Who would have predicted that while socialist-realist art forms disappeared from most communist systems (even before the systems themselves collapsed), didactic and politicized movies and other products of mass culture would proliferate in the United States through the 1970’s and 80’s? Similar ironies can be found in regard to Marxist scholarship, which in Eastern Europe and the Soviet Union is thoroughly discredited and outdated while remaining in vogue in American universities.

Not only was the politicization of the entertainment industries unexpected, it remains unremarked by the public at large. Yet fashionable left-liberal films, filled with tendentious political messages tailored to the specifications of a variety of social critics, continue to pour from the movie and television studios. Many of these films radiate aversion to existing American society, to capitalism, and to Western culture, although they suggest reverence for an idealized America that has never existed.

Like all socialist-realist art, these films blatantly misrepresent and invert reality.

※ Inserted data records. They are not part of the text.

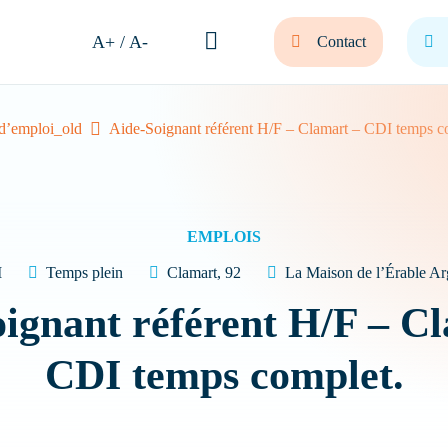
A+ / A-
Contact
 d’emploi_old
Aide-Soignant référent H/F – Clamart – CDI temps c
et bienvenue ! Comment
nous vous aider ?
EMPLOIS
I
Temps plein
Clamart, 92
La Maison de l’Érable Ar
ignant référent H/F – C
 sa résidence
Nous recrutons
FAQ
CDI temps complet.
Quel type de Résidence recherchez-vous ?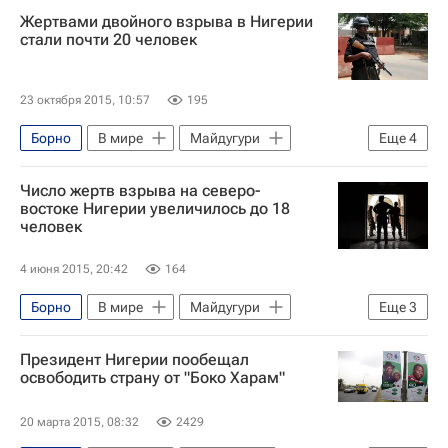
Нигерия
Боко Харам
Жертвами двойного взрыва в Нигерии
стали почти 20 человек
23 октября 2015, 10:57
195
Борно
В мире
Майдугури
Еще
4
Нигерия
Африка
Весь мир
Число жертв взрыва на северо-
Боко Харам
востоке Нигерии увеличилось до 18
человек
4 июня 2015, 20:42
164
Борно
В мире
Майдугури
Еще
3
Нигерия
Африка
Весь мир
Президент Нигерии пообещал
освободить страну от "Боко Харам"
20 марта 2015, 08:32
2429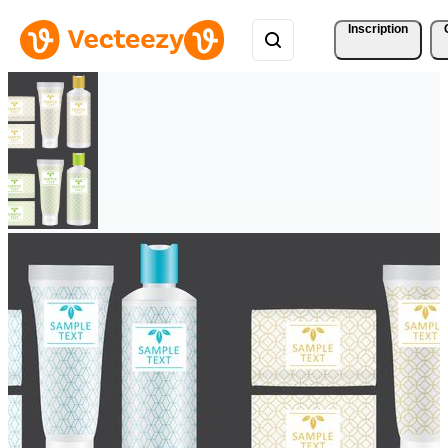
Inscription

Yet, in a departure from Soviet style, the political message of American movies typically has not been ham-handedly didactic; instead, it has been introduced in the guise of the supposed verities of our time. The few films that deviate from this mold (such as Hanoi Hilton, Red Dawn, Top Gun) have been greeted with relentless scorn and hostility by critics objecting to their political content, not to their aesthetic shortcomings.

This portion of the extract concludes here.